Caquer fece una pausa e aggrottò la fronte pensieroso.

— Era chiaro che si trattava di uno psicopatico, però, e non osiamo neppure immaginare quali fossero i suoi piani, — continuò. — Tu sai come funzionavano gli occhiali che hanno neutralizzato la ruota, vero Ghiacciolo?

— Credo di sì. Quella è stata un’idea davvero brillante, Rod. È come quando riprendi su film una ruota che gira, vero? Se la cinepresa si sincronizza con la velocità di rotazione della ruota, così che ogni successiva immagine la mostra dopo una rivoluzione completa, allora sembra che nel film la ruota sia immobile.

Caquer annuì.

— Proprio così, — disse. — È stato davvero un colpo di fortuna avere avuto la possibilità di mettere le mani su quegli occhiali. Solo per un secondo ho potuto vedere sul balcone un uomo con in testa un casco… ma è quanto mi bastava sapere.

— Ma Rod, quando sei corso sul balcone non avevi più gli occhiali.

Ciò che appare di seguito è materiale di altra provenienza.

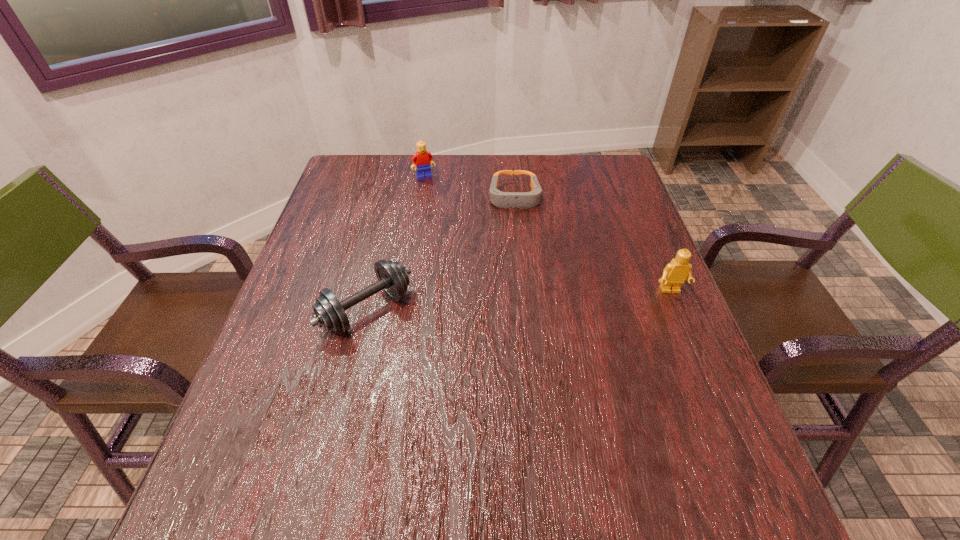 At what (x,y) coordinates should I click in order to perform the action: click on vacant space that is in between the second object from right to left and the rightmost object. Please return your answer as a coordinate pair (x, y). This screenshot has height=540, width=960. Looking at the image, I should click on coord(592,244).

Where is `free space between the farther Lego and the right Lego`? This screenshot has height=540, width=960. free space between the farther Lego and the right Lego is located at coordinates (547, 234).

You are a GUI agent. You are given a task and a screenshot of the screen. Output one action in this format:
    pyautogui.click(x=<x>, y=<y>)
    Task: Click on the empty space that is in between the third nearest object and the third tallest object
    
    Given the screenshot: What is the action you would take?
    pyautogui.click(x=441, y=253)

I want to click on vacant space that's between the second farthest object and the rightmost object, so click(592, 244).

The height and width of the screenshot is (540, 960). Identify the location of empty space that is in between the farther Lego and the dumbbell. (396, 244).

Locate an element on the screen. the third closest object to the right Lego is located at coordinates (422, 158).

Select which object is the second closest to the shortest object. Please provide its 2D coordinates. Your answer should be formatted as a tuple, i.e. [(x, y)], where the tuple contains the x and y coordinates of a point satisfying the conditions above.

[(329, 313)] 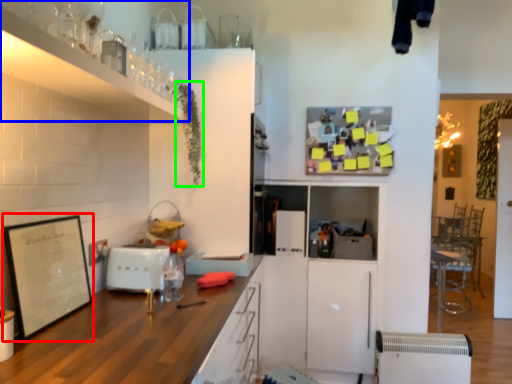 Question: Which is nearer to the picture frame (highlighted by a red box)? cabinetry (highlighted by a blue box) or plant (highlighted by a green box).

Choices:
 (A) cabinetry
 (B) plant

Answer: (A) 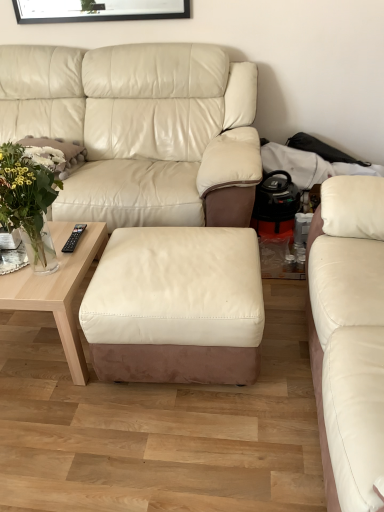 The image size is (384, 512). What are the coordinates of `free point above white leather ottoman at center (from a real-world perspective)` in the screenshot? It's located at (182, 260). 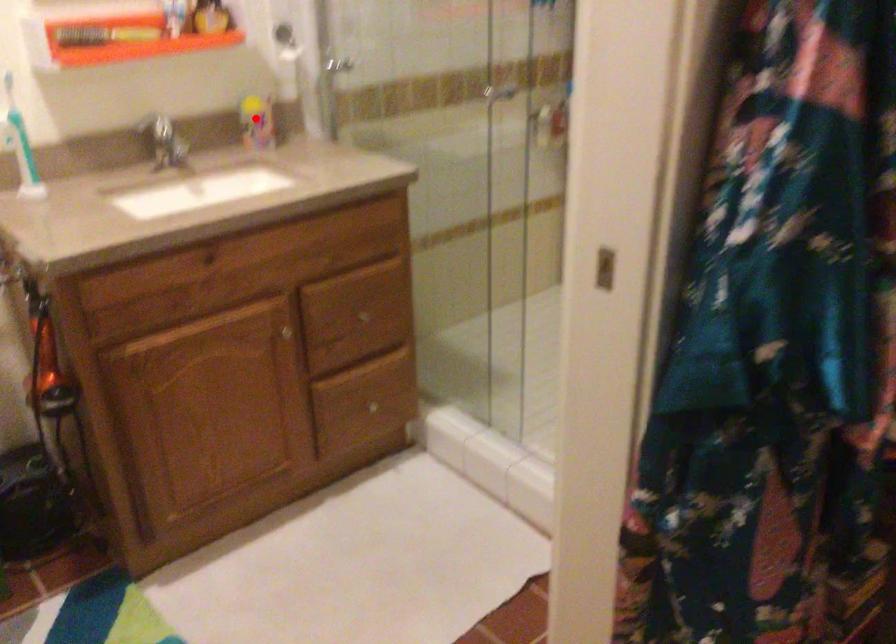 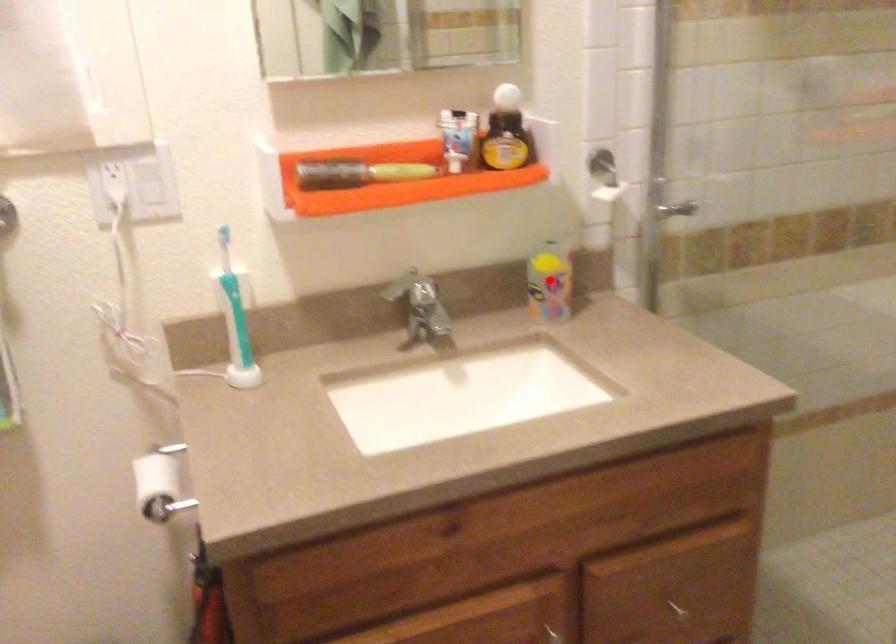 I am providing you with two images of the same scene from different viewpoints. A red point is marked on the first image and another point is marked on the second image. Are the points marked in image1 and image2 representing the same 3D position?

Yes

Perché Deem non ti ha fermato con l’ipnosi?

— Be’, non c’è riuscito. Penso che non abbia avuto il tempo di mettermi sotto controllo. Così mi ha proiettato solo un’immagine. Non è stato né Barr Maxon né Willem Deem quello che mi sono trovato davanti all’ultimo momento. Sei stata tu, Jane.

— Io?

— Sì, tu. Penso che sapesse che sono innamorato di te e quella è stata la prima cosa che gli è balenata nella mente, che non avrei mai osato adoperare la spada se pensavo di avere te di fronte. Ma io sapevo che, nonostante ciò che mi dicevano gli occhi, quella non eri tu e ho colpito.

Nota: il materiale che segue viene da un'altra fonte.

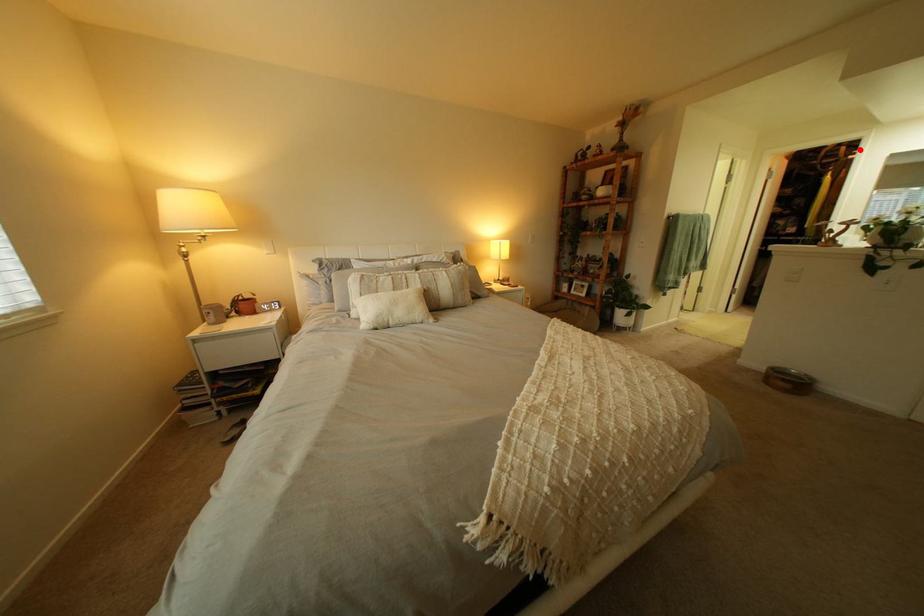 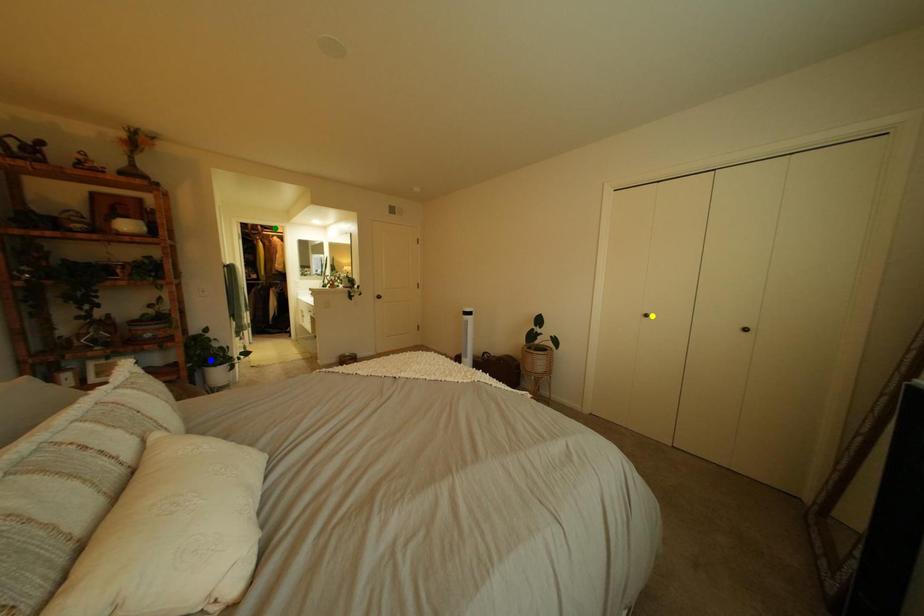 Question: I am providing you with two images of the same scene from different viewpoints. A red point is marked on the first image. You are given multiple points on the second image. Can you choose the point in image 2 that corresponds to the point in image 1?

Caquer rabbrividì leggermente ricordando lo sforzo di volontà che aveva dovuto fare per abbassare la daga.

— La cosa peggiore è stata che ti ho visto lì davanti a me come ho sempre desiderato vederti… con le braccia protese verso di me e negli occhi un’espressione innamorata.

— Così, Rod?

E questa volta il tenente Rod Caquer non fu troppo ottuso per non capire al volo.